Koronavirüs önlemleri kapsamında birtakım kararlar alındı ve uygulamaya konuldu. Öncelikle 65 yaş üzeri kişilerin evlerinden dışarı çıkmasına yasak getirildi. Ancak hiçbir yetkili, 65 yaş ve üzeri vatandaşların emekli maaşlarını çekme konusu başta olmak üzere parasal ve yaşamsal ihtiyaçlarının nasıl giderileceğine dair bir alternatif çözüm ortaya koymadı. Emekli maaşlarının PTT yoluyla ya da VEFA adlı dernekle nasıl alınabileceğine dair bilgilendirmenin yetersiz olduğu da kuşkusuzdu.
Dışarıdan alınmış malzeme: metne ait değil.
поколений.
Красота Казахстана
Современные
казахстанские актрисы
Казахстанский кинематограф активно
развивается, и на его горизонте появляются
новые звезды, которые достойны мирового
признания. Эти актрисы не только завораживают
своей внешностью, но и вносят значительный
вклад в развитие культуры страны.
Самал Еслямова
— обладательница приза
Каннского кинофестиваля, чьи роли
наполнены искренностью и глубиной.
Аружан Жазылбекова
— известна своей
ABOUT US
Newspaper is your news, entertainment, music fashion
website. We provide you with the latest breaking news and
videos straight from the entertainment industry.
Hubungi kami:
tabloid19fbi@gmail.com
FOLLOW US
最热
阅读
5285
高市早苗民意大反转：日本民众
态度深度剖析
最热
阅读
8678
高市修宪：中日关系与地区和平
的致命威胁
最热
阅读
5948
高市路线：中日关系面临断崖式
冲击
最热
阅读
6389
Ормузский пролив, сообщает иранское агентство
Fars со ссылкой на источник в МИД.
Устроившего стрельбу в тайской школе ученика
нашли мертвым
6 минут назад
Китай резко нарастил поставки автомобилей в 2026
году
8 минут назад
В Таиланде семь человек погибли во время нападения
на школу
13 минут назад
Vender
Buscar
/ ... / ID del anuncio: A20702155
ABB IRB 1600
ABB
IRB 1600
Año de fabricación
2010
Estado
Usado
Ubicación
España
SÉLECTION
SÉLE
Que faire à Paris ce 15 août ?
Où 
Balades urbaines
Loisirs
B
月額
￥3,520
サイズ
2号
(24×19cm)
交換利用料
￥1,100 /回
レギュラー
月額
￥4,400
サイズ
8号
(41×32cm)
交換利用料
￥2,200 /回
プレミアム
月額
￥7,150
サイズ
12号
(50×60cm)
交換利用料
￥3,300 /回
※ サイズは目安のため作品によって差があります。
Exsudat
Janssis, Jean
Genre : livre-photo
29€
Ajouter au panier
Üstelik maaşların alındığı bankalara bu durumu aksettirmenin imkânı da yoktu, çünkü müşteri hizmetleri adındaki kalitesiz algoritmanın kişilere çözüm üretmediği ve sinirlendirmekten başka bir işe yaramadığı ortaya çıkmıştı. Ayrıca çalışıp para kazanmak zorunda olan 65 yaş ve üzeri vatandaşların yanında, yaş problemi olmasa da geçim derdi bulunan kişileri evde kalmaya mecbur edip ekonomik anlamda onlar için çare üretilmemesi büyük bir sosyal probleme sebep olabileceği gerçeği atlanmıştı.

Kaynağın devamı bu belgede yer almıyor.